Abstract: There has been a war of words in recent years over the merits of international development assistance. Advocates for ongoing and increased aid flows to developing countries such as Jeffrey Sachs argue that these are necessary to boost those countries and their poorest citizens out of the “poverty trap.” Opponents of aid (or at least the way aid is currently administered) argue that development assistance undermines their self-reliance; or as 2015 Nobel Laureate (in Economics) Angus Deaton claims, it allows corrupt and ineffective governments to avoid responsibility towards their citizens. From the perspective of his long experience in international development agencies, Dr. Geoff Bergen will discuss ever-changing theories and the complex realities of international development in actual practice. His discussion will focus on both the successes and failures he has witnessed in countries where he has worked, stressing the ways in which politics on both the giving and receiving end of aid, and institutional characteristics of aid organizations like the World Bank, influence development outcomes. He will also reflect on the joys and sorrows of a career in international development and offer guidance for students contemplating going into one.
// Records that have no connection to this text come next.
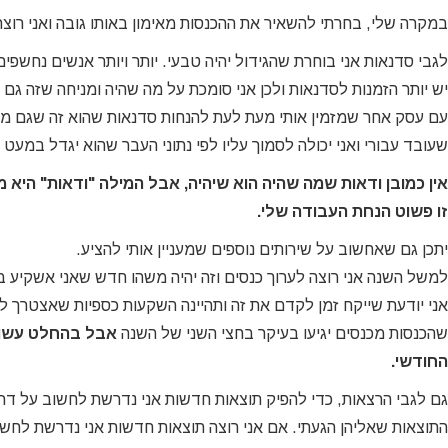
במקרה שלי, בחרתי להשאיר את ההכנסות מאימון באותו גובה ואני רוצה
לגבי סדנאות אני בוחרת שהגידול יהיה טבעי. יותר ויותר אנשים נחשפים
יש יותר הזמנות לסדנאות ולכן אני סומכת על מה שהיה ומניחה שזה גם 
עם עסק אחר שמזמין אותי מעת לעת להנחות סדנאות שהוא זה שגם משו
שעובד עבורי ואני יכולה לסמוך עליו לפי נתוני העבר שהוא יגדל במעט
אין כמובן ודאות שמה שהיה הוא שיהיה, אבל המילה "ודאות" היא
זו פשוט הנחת העבודה שלי.
יתכן גם שאחשוב על שירותים נוספים שמעניין אותי להציע.
למשל השנה אני רוצה לערוך כנסים וזה יהיה משהו חדש שאני אשקיע בו. 
אני יודעת שייקח זמן לקדם את זה ותהיינה השקעות כספיות שאצטרך לה
שהכנסות מכנסים יגיעו בעיקר בחצי השני של השנה
אבל בהחלט עשוי
החודשי.
גם לגבי הרצאות, כדי להפיק תוצאות חדשות אני נדרשת לחשוב על דר
התוצאות שאליהן הגעתי. אם אני רוצה תוצאות חדשות אני נדרשת לחש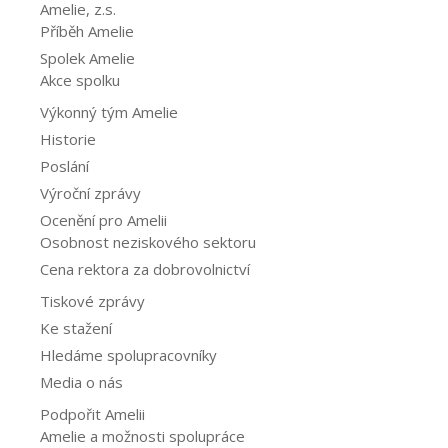
Amelie, z.s.
Příběh Amelie
Spolek Amelie
Akce spolku
Výkonný tým Amelie
Historie
Poslání
Výroční zprávy
Ocenění pro Amelii
Osobnost neziskového sektoru
Cena rektora za dobrovolnictví
Tiskové zprávy
Ke stažení
Hledáme spolupracovníky
Media o nás
Podpořit Amelii
Amelie a možnosti spolupráce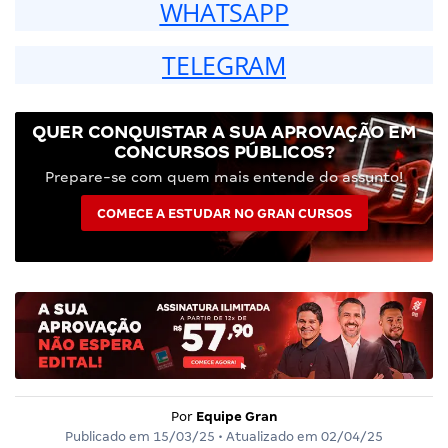
WHATSAPP
TELEGRAM
QUER CONQUISTAR A SUA APROVAÇÃO EM
CONCURSOS PÚBLICOS?
Prepare-se com quem mais entende do assunto!
COMECE A ESTUDAR NO GRAN CURSOS
Por
Equipe Gran
Publicado em
15/03/25
• Atualizado em
02/04/25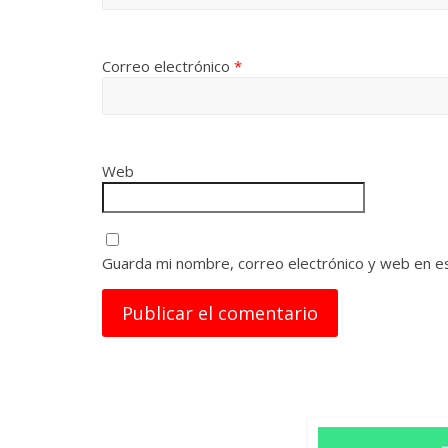
Correo electrónico
*
Web
Guarda mi nombre, correo electrónico y web en e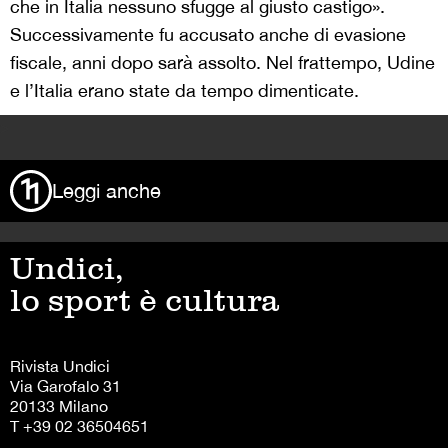
che in Italia nessuno sfugge al giusto castigo».
Successivamente fu accusato anche di evasione
fiscale, anni dopo sarà assolto. Nel frattempo, Udine
e l’Italia erano state da tempo dimenticate.
>
Leggi anche
Undici,
lo sport è cultura
Rivista Undici
Via Garofalo 31
20133 Milano
T +39 02 36504651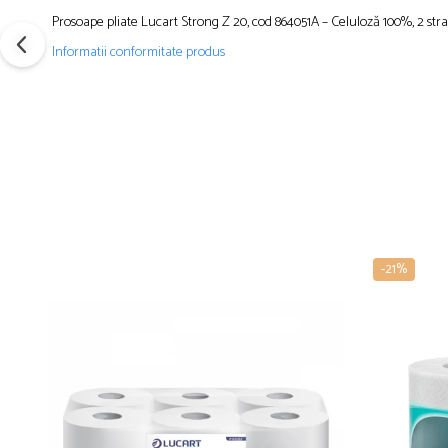
Prosoape pliate Lucart Strong Z 20, cod 864051A – Celuloză 100%, 2 stra
Informatii conformitate produs
-21%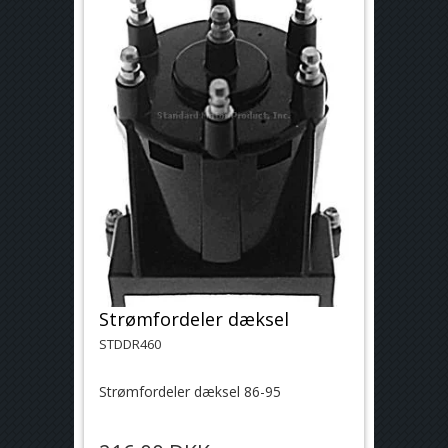
Strømfordeler dæksel
STDDR460
Strømfordeler dæksel 86-95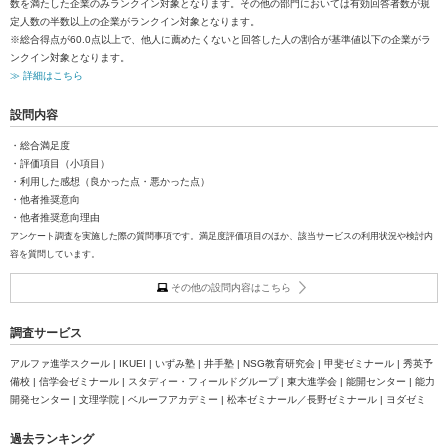
数を満たした企業のみランクイン対象となります。その他の部門においては有効回答者数が規
定人数の半数以上の企業がランクイン対象となります。
※総合得点が60.0点以上で、他人に薦めたくないと回答した人の割合が基準値以下の企業がラ
ンクイン対象となります。
≫ 詳細はこちら
設問内容
・総合満足度
・評価項目（小項目）
・利用した感想（良かった点・悪かった点）
・他者推奨意向
・他者推奨意向理由
アンケート調査を実施した際の質問事項です。満足度評価項目のほか、該当サービスの利用状況や検討内
容を質問しています。
その他の設問内容はこちら
調査サービス
アルファ進学スクール | IKUEI | いずみ塾 | 井手塾 | NSG教育研究会 | 甲斐ゼミナール | 秀英予
備校 | 信学会ゼミナール | スタディー・フィールドグループ | 東大進学会 | 能開センター | 能力
開発センター | 文理学院 | ベルーフアカデミー | 松本ゼミナール／長野ゼミナール | ヨダゼミ
過去ランキング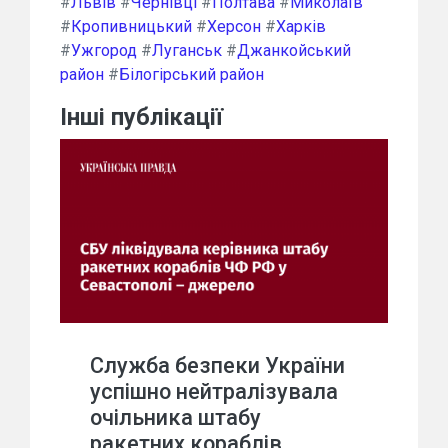
#
Львів
#
Чернівці
#
Полтава
#
Миколаїв
#
Кропивницький
#
Херсон
#
Харків
#
Ужгород
#
Луганськ
#
Джанкойський
район
#
Білогірський район
Інші публікації
Служба безпеки України
успішно нейтралізувала
очільника штабу
ракетних кораблів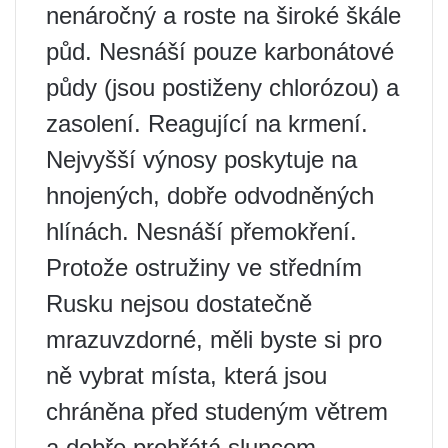
nenáročný a roste na široké škále
půd. Nesnáší pouze karbonátové
půdy (jsou postiženy chlorózou) a
zasolení. Reagující na krmení.
Nejvyšší výnosy poskytuje na
hnojených, dobře odvodněných
hlínách. Nesnáší přemokření.
Protože ostružiny ve středním
Rusku nejsou dostatečně
mrazuvzdorné, měli byste si pro
ně vybrat místa, která jsou
chráněna před studeným větrem
a dobře prohřátá sluncem.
Thursday, November 10, 2016, 7:00 pm, MG 2001
Speaker: Hemanta Kafley, Assistant Professor of Biology, Tarleton State University, and Brad Thornton, Biology and Environmental Studies, Truman State University
Title: Natural Treasures in Peril: Challenges and Successes in Conservation from the Himalayas
Co-Sponsor: Department of Biology
Abstract: Biodiversity conservation is in crisis. Globally, species are going extinct at a faster rate than ever before. This is even acute in many resource-poor countries where food security must be prioritized and financial resources for combating biodiversity loss is always in short supply. Despite this, Bhutan and Nepal, very small and resource-deprived countries, have been adopting various social and cultural measures along with the other active resource management strategies that have helped the countries to protect their natural treasures- range of forests types from tropical to high-Himalayan ecoregions, and incredible diversity of wildlife such as rhinos, elephants, red panda, tigers, and leopards. Addressing the issues and challenges these countries have been facing for preserving their natural resources, Dr. Hemanta Kafley will highlight some of the strategies these countries have employed emphasizing the people’s indigenous knowledge, cultural norms, and social values for ensuring desired ecosystem services to the local people. Truman student Brad Thornton will draw upon personal experience from a semester in Bhutan to share challenges and successes from this mountain kingdom.
Thursday, December 1, 2016
Co-Sponsor: School for Social and Cultural Studies, Department of Society & Environment, and Department of Economics
Speaker: Samson Wasao, African Institute for Development Policy, Nairobi, Kenya
Title: Youth and African Development-Harnessing the Demographic Dividend
Abstract: Africa is the most youthful continent with about 20 percent of its total population of about 1 billion people being persons of age 15-24 while those under age 30 constitute about 65% of the continent’s population. This youthful population provides both an opportunity for facilitating development but also creates a challenge to the development prospects of the continent. It has been estimated that Africa will account for about 80 percent of the projected 4 billion increase in the global population by 2100. This means that the working age population will increase and thereby create a window of opportunity, which if properly harnessed, can translate into higher economic growth and yield economic dividend arising from this growth in the youthful population. With supporting policies that foster development of human capital and job-creation among others, such growth can lead to substantial improvements in the overall wellbeing of African countries and fast-track the development of the continent.